Liz Ashe
More and more Native artists are part of gallery booths at Basel, as are galleries from Central and South America. They broke up the commercial feel and reinforced how this year’s Art Basel Miami had a sub-focus on women’s rights, conversation, heritage, and mixed heritage. K Art Gallery is a Native and Indigenous artists’ only gallery, and there were others in the NFT-for-a-cause side at Scope. Two artists stood out; Edgar Heap of Birds and Rose B. Simpson.
Edgar Heap of Birds (Cheyenne & Arapaho) work was presented by K Art, Buffalo, NY with Columbus Day, a 2-D installation of forty-eight signs, handwritten in white capital letters, on red backgrounds. The signs’ phrases were each written twice – once for each block of twenty-four. The left backgrounds are deep ochre red, the color of blood.

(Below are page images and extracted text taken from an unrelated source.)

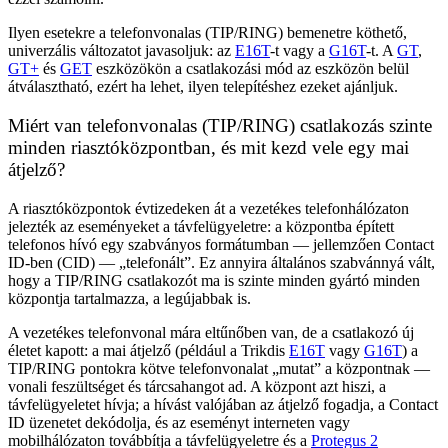
Ilyen esetekre a telefonvonalas (TIP/RING) bemenetre köthető,
univerzális változatot javasoljuk: az
E16T
-t vagy a
G16T
-t. A
GT
,
GT+
és
GET
eszközökön a csatlakozási mód az eszközön belül
átválasztható, ezért ha lehet, ilyen telepítéshez ezeket ajánljuk.
Miért van telefonvonalas (TIP/RING) csatlakozás szinte
minden riasztóközpontban, és mit kezd vele egy mai
átjelző?
A riasztóközpontok évtizedeken át a vezetékes telefonhálózaton
jelezték az eseményeket a távfelügyeletre: a központba épített
telefonos hívó egy szabványos formátumban — jellemzően Contact
ID-ben (CID) — „telefonált”. Ez annyira általános szabvánnyá vált,
hogy a TIP/RING csatlakozót ma is szinte minden gyártó minden
központja tartalmazza, a legújabbak is.
A vezetékes telefonvonal mára eltűnőben van, de a csatlakozó új
életet kapott: a mai átjelző (például a Trikdis
E16T
vagy
G16T
) a
TIP/RING pontokra kötve telefonvonalat „mutat” a központnak —
vonali feszültséget és tárcsahangot ad. A központ azt hiszi, a
távfelügyeletet hívja; a hívást valójában az átjelző fogadja, a Contact
ID üzenetet dekódolja, és az eseményt interneten vagy
mobilhálózaton továbbítja a távfelügyeletre és a
Protegus 2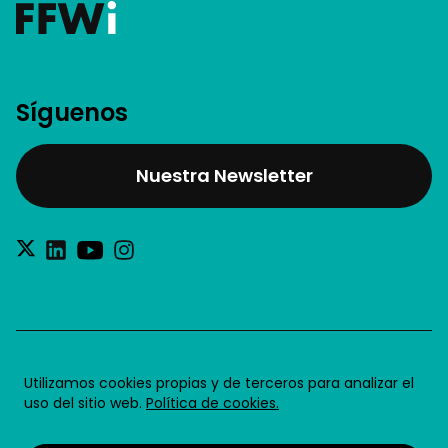
Síguenos
Nuestra Newsletter
®2026 Future for Work SL
Utilizamos cookies propias y de terceros para analizar el
uso del sitio web.
Política de cookies.
Aviso legal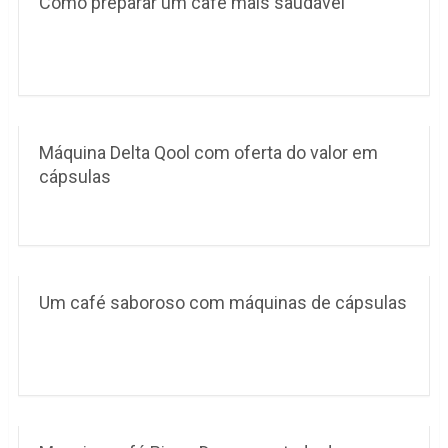
Como preparar um café mais saudável
Máquina Delta Qool com oferta do valor em
cápsulas
Um café saboroso com máquinas de cápsulas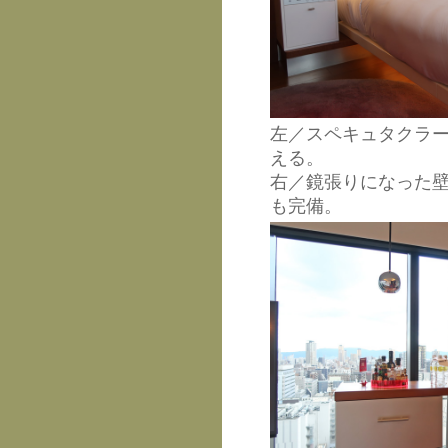
左／スペキュタクラ
える。
右／鏡張りになった
も完備。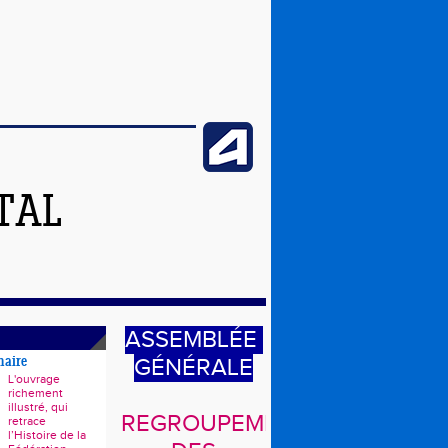
TAL
ASSEMBLÉE
GÉNÉRALE
naire
L'ouvrage
richement
illustré, qui
REGROUPEMENT
retrace
l’Histoire de la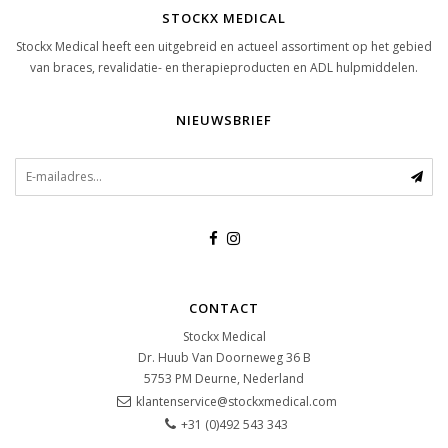
STOCKX MEDICAL
Stockx Medical heeft een uitgebreid en actueel assortiment op het gebied
van braces, revalidatie- en therapieproducten en ADL hulpmiddelen.
NIEUWSBRIEF
CONTACT
Stockx Medical
Dr. Huub Van Doorneweg 36 B
5753 PM
Deurne, Nederland
klantenservice@stockxmedical.com
+31 (0)492 543 343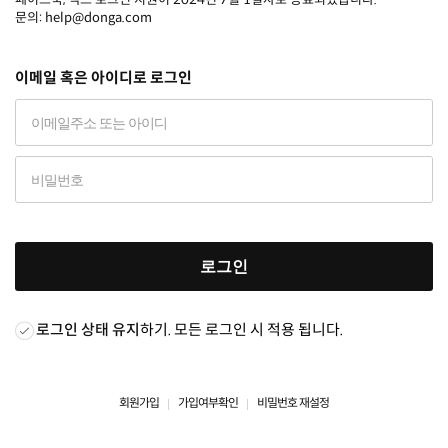
문의: help@donga.com
이메일 혹은 아이디로 로그인
로그인
로그인 상태 유지
하기. 모든 로그인 시 적용 됩니다.
회원가입
가입여부확인
비밀번호 재설정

The right are weaker, more a dry dirt red. The two pulls are a prime print and a ghost print; the second print comprised of the leftover ink after the first pull. Time passes, generations pass, but the message does not change. Words are mostly in English, but some Spanish ones come in too – mostly insults. Phrases like ‘gold dust quota or slice away hands,’ ‘ships destroy native life create commerce,’ ‘not pre-Columbian our native spirits indigenous,’ ‘second Monday in October celebrate sadness,’ and ‘plague typhus cholera smallpox agents of genocide.’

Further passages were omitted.